>>>
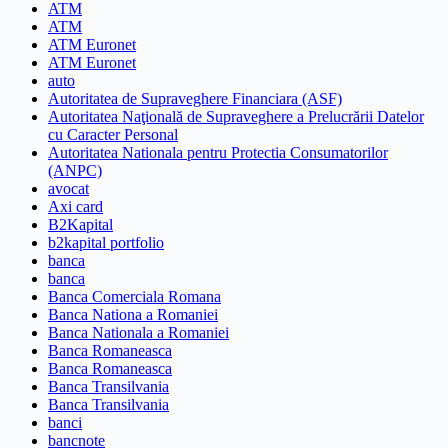
ATM
ATM
ATM Euronet
ATM Euronet
auto
Autoritatea de Supraveghere Financiara (ASF)
Autoritatea Naţională de Supraveghere a Prelucrării Datelor
cu Caracter Personal
Autoritatea Nationala pentru Protectia Consumatorilor
(ANPC)
avocat
Axi card
B2Kapital
b2kapital portfolio
banca
banca
Banca Comerciala Romana
Banca Nationa a Romaniei
Banca Nationala a Romaniei
Banca Romaneasca
Banca Romaneasca
Banca Transilvania
Banca Transilvania
banci
bancnote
<<<
EXERCISE GOAL
Leaving out only the pictures, return the material above unchanged.

ANSWER TO THE EXERCISE
ATM
ATM
ATM Euronet
ATM Euronet
auto
Autoritatea de Supraveghere Financiara (ASF)
Autoritatea Naţională de Supraveghere a Prelucrării Datelor
cu Caracter Personal
Autoritatea Nationala pentru Protectia Consumatorilor
(ANPC)
avocat
Axi card
B2Kapital
b2kapital portfolio
banca
banca
Banca Comerciala Romana
Banca Nationa a Romaniei
Banca Nationala a Romaniei
Banca Romaneasca
Banca Romaneasca
Banca Transilvania
Banca Transilvania
banci
bancnote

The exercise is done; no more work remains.